Working through confrontation and administering discipline to your children can be a challenging task to face as a parent. Often, parents do not want their children to perceive them as "the bad guy." Some parents make an effort to be their child's best friend, shying away from setting boundaries and implementing consequences for their child's negative behaviors. According to Aha! Parenting, children need limits for favorable emotional development. Without clear boundaries, your child may neglect to learn how to tolerate disappointment and develop empathy for others.

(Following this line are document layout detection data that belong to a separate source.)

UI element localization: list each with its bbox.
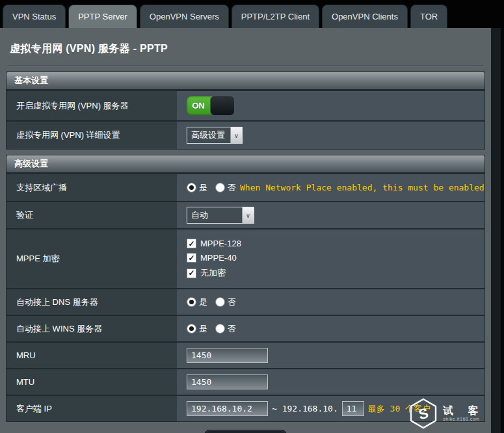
row-enable-vpn: 开启虚拟专用网 (VPN) 服务器 ON: [7, 90, 484, 120]
watermark: S 试 客 shike.it168.com: [409, 398, 484, 429]
broadcast-yes-radio[interactable]: [187, 183, 196, 192]
row-wins: 自动接上 WINS 服务器 是 否: [7, 315, 484, 341]
shike-hexagon-icon: S: [409, 398, 438, 429]
mtu-input[interactable]: [187, 374, 268, 389]
mppe-40-checkbox[interactable]: [187, 253, 196, 263]
tab-tor[interactable]: TOR: [410, 5, 447, 28]
divider: [8, 65, 483, 66]
advanced-settings-header: 高级设置: [7, 155, 484, 173]
vpn-detail-select-value: 高级设置: [187, 127, 230, 143]
tab-pptp-l2tp-client[interactable]: PPTP/L2TP Client: [232, 5, 319, 28]
mppe-none-label: 无加密: [200, 267, 226, 279]
mppe-40-label: MPPE-40: [200, 253, 237, 263]
svg-text:S: S: [418, 405, 431, 423]
tab-pptp-server[interactable]: PPTP Server: [68, 5, 137, 28]
watermark-text: 试 客: [443, 405, 484, 417]
advanced-settings-table: 高级设置 支持区域广播 是 否 When Network Place enabl…: [6, 155, 485, 422]
watermark-url: shike.it168.com: [443, 417, 484, 422]
basic-settings-table: 基本设置 开启虚拟专用网 (VPN) 服务器 ON 虚拟专用网 (VPN) 详细…: [6, 72, 485, 150]
broadcast-label: 支持区域广播: [7, 174, 177, 201]
chevron-down-icon[interactable]: ∨: [242, 207, 254, 223]
row-auth: 验证 自动 ∨: [7, 201, 484, 228]
client-ip-label: 客户端 IP: [7, 396, 177, 421]
mru-label: MRU: [7, 343, 177, 368]
tab-openvpn-servers[interactable]: OpenVPN Servers: [140, 5, 229, 28]
enable-vpn-label: 开启虚拟专用网 (VPN) 服务器: [7, 91, 177, 120]
client-ip-separator: ~ 192.168.10.: [272, 404, 338, 413]
tab-vpn-status[interactable]: VPN Status: [3, 5, 66, 28]
vpn-detail-select[interactable]: 高级设置 ∨: [187, 127, 243, 144]
toggle-on-label: ON: [187, 96, 210, 115]
row-broadcast: 支持区域广播 是 否 When Network Place enabled, t…: [7, 173, 484, 201]
broadcast-no-label: 否: [228, 182, 236, 194]
dns-no-label: 否: [228, 296, 236, 308]
mppe-option-none: 无加密: [187, 267, 226, 279]
chevron-down-icon[interactable]: ∨: [230, 127, 242, 143]
tab-bar: VPN Status PPTP Server OpenVPN Servers P…: [0, 0, 504, 28]
mppe-option-128: MPPE-128: [187, 239, 241, 248]
wins-label: 自动接上 WINS 服务器: [7, 316, 177, 341]
dns-yes-label: 是: [199, 296, 207, 308]
row-mppe: MPPE 加密 MPPE-128 MPPE-40 无加密: [7, 228, 484, 288]
mppe-option-40: MPPE-40: [187, 253, 237, 263]
basic-settings-header: 基本设置: [7, 72, 484, 90]
client-ip-end-input[interactable]: [342, 401, 364, 416]
vpn-enable-toggle[interactable]: ON: [187, 96, 233, 115]
broadcast-yes-label: 是: [199, 182, 207, 194]
window-edge: [491, 28, 504, 433]
mtu-label: MTU: [7, 369, 177, 395]
page-title: 虚拟专用网 (VPN) 服务器 - PPTP: [0, 28, 491, 56]
wins-yes-label: 是: [199, 323, 207, 335]
broadcast-warning-text: When Network Place enabled, this must be…: [240, 183, 484, 192]
mppe-label: MPPE 加密: [7, 230, 177, 288]
content-panel: 虚拟专用网 (VPN) 服务器 - PPTP 基本设置 开启虚拟专用网 (VPN…: [0, 28, 491, 433]
mppe-128-label: MPPE-128: [200, 239, 241, 248]
client-ip-start-input[interactable]: [187, 401, 268, 416]
row-vpn-detail: 虚拟专用网 (VPN) 详细设置 高级设置 ∨: [7, 120, 484, 149]
mppe-128-checkbox[interactable]: [187, 239, 196, 248]
mru-input[interactable]: [187, 348, 268, 363]
apply-button[interactable]: 应用本页面设置: [204, 430, 287, 433]
broadcast-no-radio[interactable]: [215, 183, 225, 192]
row-dns: 自动接上 DNS 服务器 是 否: [7, 288, 484, 315]
toggle-knob[interactable]: [210, 96, 235, 116]
row-mtu: MTU: [7, 368, 484, 395]
auth-label: 验证: [7, 202, 177, 228]
row-mru: MRU: [7, 341, 484, 368]
tab-openvpn-clients[interactable]: OpenVPN Clients: [322, 5, 408, 28]
auth-select-value: 自动: [187, 207, 242, 223]
wins-yes-radio[interactable]: [187, 324, 196, 334]
dns-no-radio[interactable]: [215, 297, 225, 307]
dns-label: 自动接上 DNS 服务器: [7, 289, 177, 315]
vpn-detail-label: 虚拟专用网 (VPN) 详细设置: [7, 122, 177, 149]
mppe-none-checkbox[interactable]: [187, 269, 196, 278]
wins-no-radio[interactable]: [215, 324, 225, 334]
wins-no-label: 否: [228, 323, 236, 335]
dns-yes-radio[interactable]: [187, 297, 196, 307]
auth-select[interactable]: 自动 ∨: [187, 207, 254, 224]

Change your perspective on discipline. Disciplining your child means setting clear limits, acknowledging unacceptable behaviors and being consistent with fair consequences. Many parents understand discipline as a form of punishment or control over the child. Child development educator and social worker Penny G. Davis defines discipline as a process that involves teaching and learning. Discipline your child to teach him what behaviors are appropriate and which actions are unacceptable. Protect your child from dangerous situations by setting limits. Foster his development of self-discipline and help him internalize the concepts of self-control and responsibility.
Build a strong foundation of trust between you and your child by establishing clear and consistent limits. Many situations present natural consequences for misbehavior, while other situations require adult enforcement. Consistency is a key factor for effective discipline. Be firm, reasonable and fair with your child. Follow the same established consequences every time your child displays unwanted behavior.
Hold your child accountable for her behaviors. Kevin Leman, family psychologist, asserts in an article on "Parents" that children held less accountable for their actions tend to mature into less responsible young adults. Acknowledge your child's feelings during a confrontation as a way to remain positive, but remember to discipline misbehavior. Communicate to your child what she did and why it was wrong. Offer suggestions for other ways she could have handled the situation.
Ignore temper tantrums. Attempting to reason with your child during a tantrum will only make the situation more challenging for both you and your child. Give attention to your child's positive behaviors, rather than feeding in to his destructive behaviors.
Remain confident in your ability as a parent. Trust that you know what is best for your child by following through with reasonable disciplinary action for inappropriate behavior. It is best to offer simple and true explanations for the rules you set. Avoid getting into debates or arguments about why certain limits exist.
Offer different options to your child in times of disagreement. As long as your child is not throwing a tantrum, do your best to provide alternatives for your child to shift his focus. Providing stipulations and incentives to your child is a more positive approach than always saying "No." For example, if your child is begging to go to the park, tell him that you will take him, but only if he picks up all of his toys first. Discipline with this style to maintain focus on the positive effects of compliant behavior.